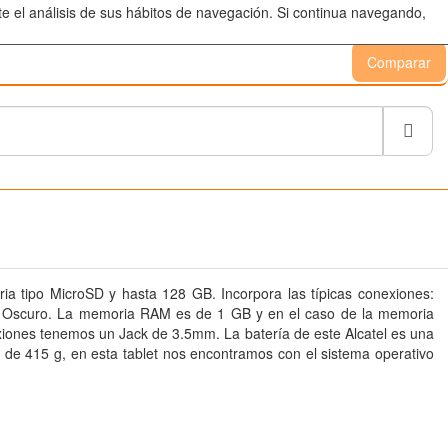
te el análisis de sus hábitos de navegación. Si continua navegando,
Comparar
Busc
ria tipo MicroSD y hasta 128
GB
. Incorpora las típicas conexiones:
 azul Oscuro. La memoria RAM es de 1
GB
y en el caso de la memoria
ones tenemos un Jack de 3.5mm. La batería de este Alcatel es una
o de 415
g
, en esta tablet nos encontramos con el sistema operativo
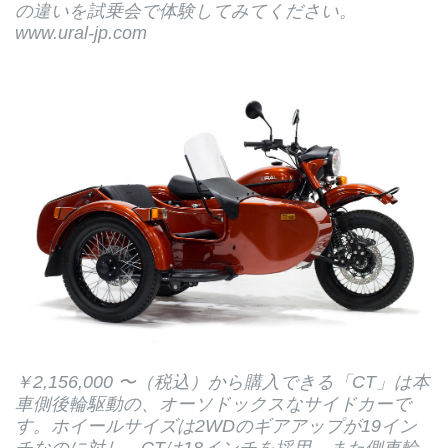
の違いを試乗会で体験してみてください。
www.ural-jp.com
￥2,156,000 〜（税込）から購入できる「CT」は本
車側後輪駆動の、オーソドックスなサイドカーで
す。ホイールサイズは2WDのギアアップが19イン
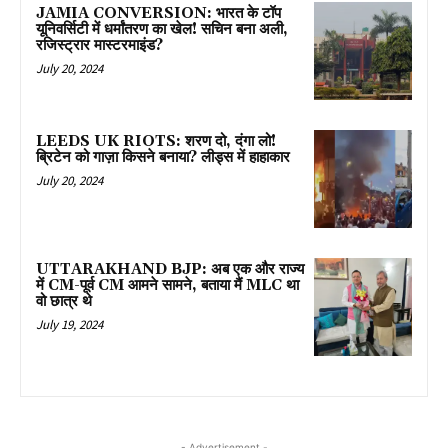
JAMIA CONVERSION: भारत के टॉप
यूनिवर्सिटी में धर्मांतरण का खेल! सचिन बना अली,
रजिस्ट्रार मास्टरमाइंड?
July 20, 2024
LEEDS UK RIOTS: शरण दो, दंगा लो!
ब्रिटेन को गाज़ा किसने बनाया? लीड्स में हाहाकार
July 20, 2024
UTTARAKHAND BJP: अब एक और राज्य
में CM-पूर्व CM आमने सामने, बताया मैं MLC था
वो छात्र थे
July 19, 2024
- Advertisement -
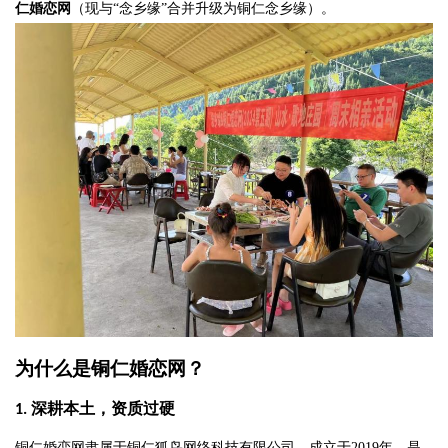
仁婚恋网
（现与
“念乡缘”合并升级为铜仁念乡缘）。
为什么是铜仁婚恋网？
深耕本土，资质过硬
1.
铜仁婚恋网隶属于铜仁狐鸟网络科技有限公司，成立于
2019年，是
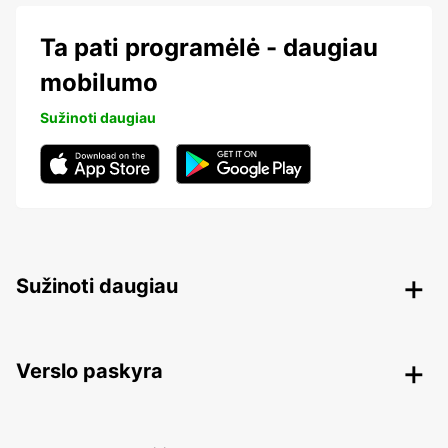
Ta pati programėlė - daugiau
mobilumo
Sužinoti daugiau
Sužinoti daugiau
Verslo paskyra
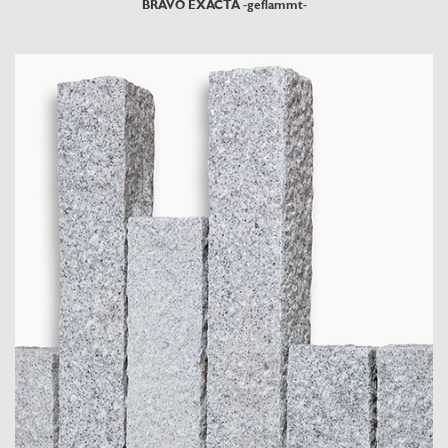
BRAVO EXACTA -geflammt-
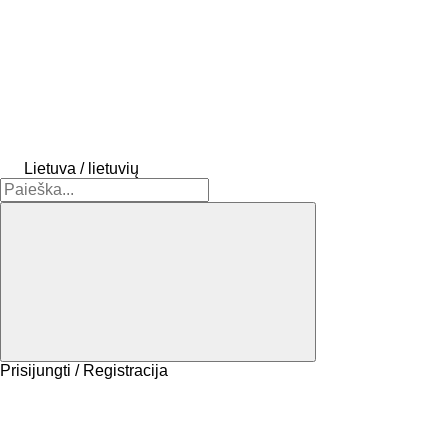
Lietuva / lietuvių
Prisijungti / Registracija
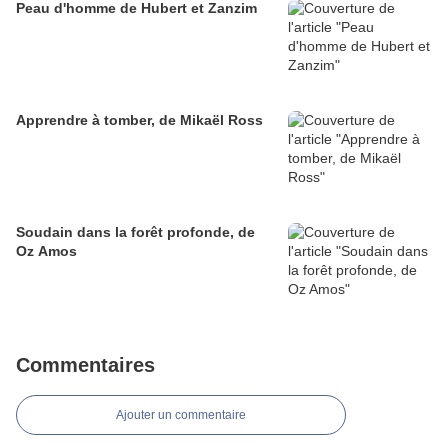
Peau d'homme de Hubert et Zanzim
Apprendre à tomber, de Mikaël Ross
Soudain dans la forêt profonde, de
Oz Amos
Commentaires
Ajouter un commentaire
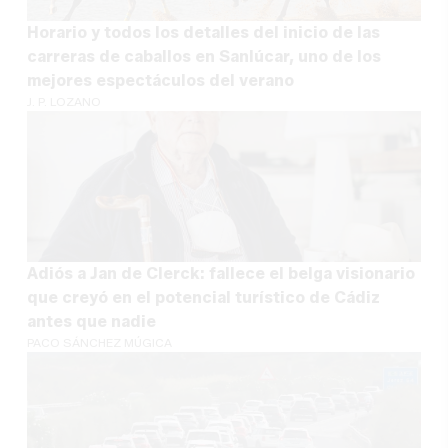
Horario y todos los detalles del inicio de las
carreras de caballos en Sanlúcar, uno de los
mejores espectáculos del verano
J. P. LOZANO
Adiós a Jan de Clerck: fallece el belga visionario
que creyó en el potencial turístico de Cádiz
antes que nadie
PACO SÁNCHEZ MÚGICA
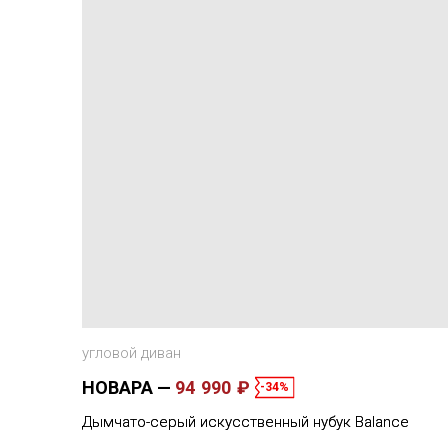
угловой диван
НОВАРА
94 990 ₽
-34%
Дымчато-серый искусственный нубук Balance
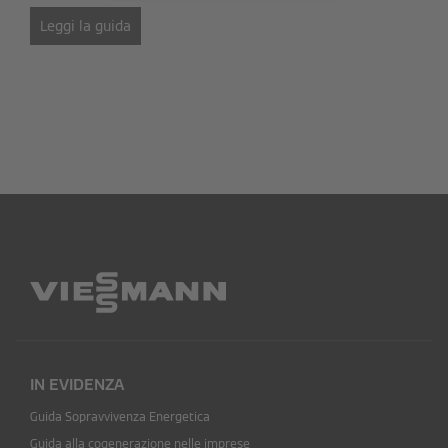
Leggi la guida
IN EVIDENZA
Guida Sopravvivenza Energetica
Guida alla cogenerazione nelle imprese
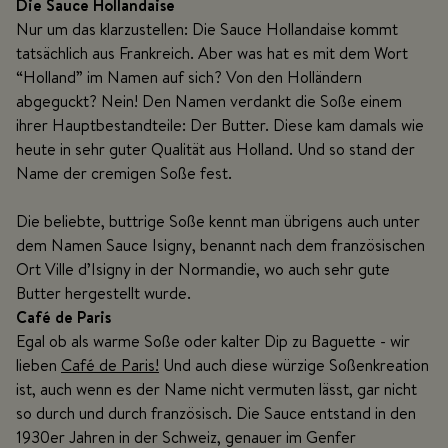
Die Sauce Hollandaise
Nur um das klarzustellen: Die Sauce Hollandaise kommt
tatsächlich aus Frankreich. Aber was hat es mit dem Wort
“Holland” im Namen auf sich? Von den Holländern
abgeguckt? Nein! Den Namen verdankt die Soße einem
ihrer Hauptbestandteile: Der Butter. Diese kam damals wie
heute in sehr guter Qualität aus Holland. Und so stand der
Name der cremigen Soße fest.
Die beliebte, buttrige Soße kennt man übrigens auch unter
dem Namen Sauce Isigny, benannt nach dem französischen
Ort Ville d’Isigny in der Normandie, wo auch sehr gute
Butter hergestellt wurde.
Café de Paris
Egal ob als warme Soße oder kalter Dip zu Baguette - wir
lieben
Café de Paris!
Und auch diese würzige Soßenkreation
ist, auch wenn es der Name nicht vermuten lässt, gar nicht
so durch und durch französisch. Die Sauce entstand in den
1930er Jahren in der Schweiz, genauer im Genfer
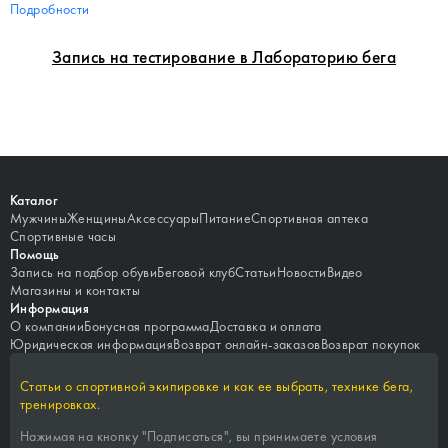
Подробности
Запись на тестирование в Лабораторию бега
Каталог
Мужчины
Женщины
Аксессуары
Питание
Спортивная аптека
Спортивные часы
Помощь
Запись на подбор обуви
Беговой клуб
Статьи
Новости
Видео
Магазины и контакты
Информация
О компании
Бонусная программа
Доставка и оплата
Юридическая информация
Возврат онлайн-заказов
Возврат покупок
Статьи о спортивной экипировке и как ее выбрать, технике бега,
тренировках.
Нажимая на кнопку "
Подписаться
", вы принимаете условия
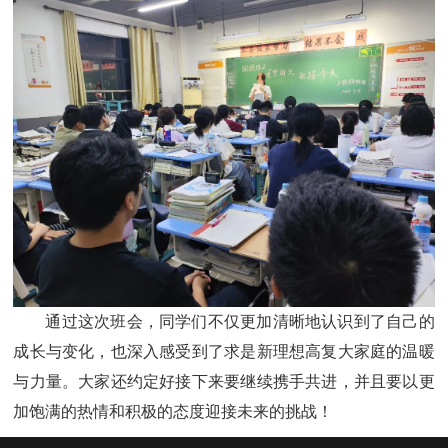
通过这次班会，同学们不仅更加清晰地认识到了自己的
成长与变化，也深入感受到了求是新理想高复大家庭的温暖
与力量。大家还约定好接下来要继续携手共进，并且要以更
加饱满的热情和积极的态度迎接未来的挑战！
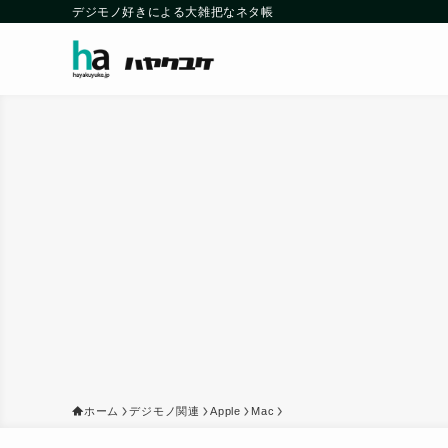
デジモノ好きによる大雑把なネタ帳
ホーム
デジモノ関連
Apple
Mac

────────────────────

| What the task requires |
Line count for the string "Статьи": say how many lines in the listing contain it, and add nothing.

| Task result |
2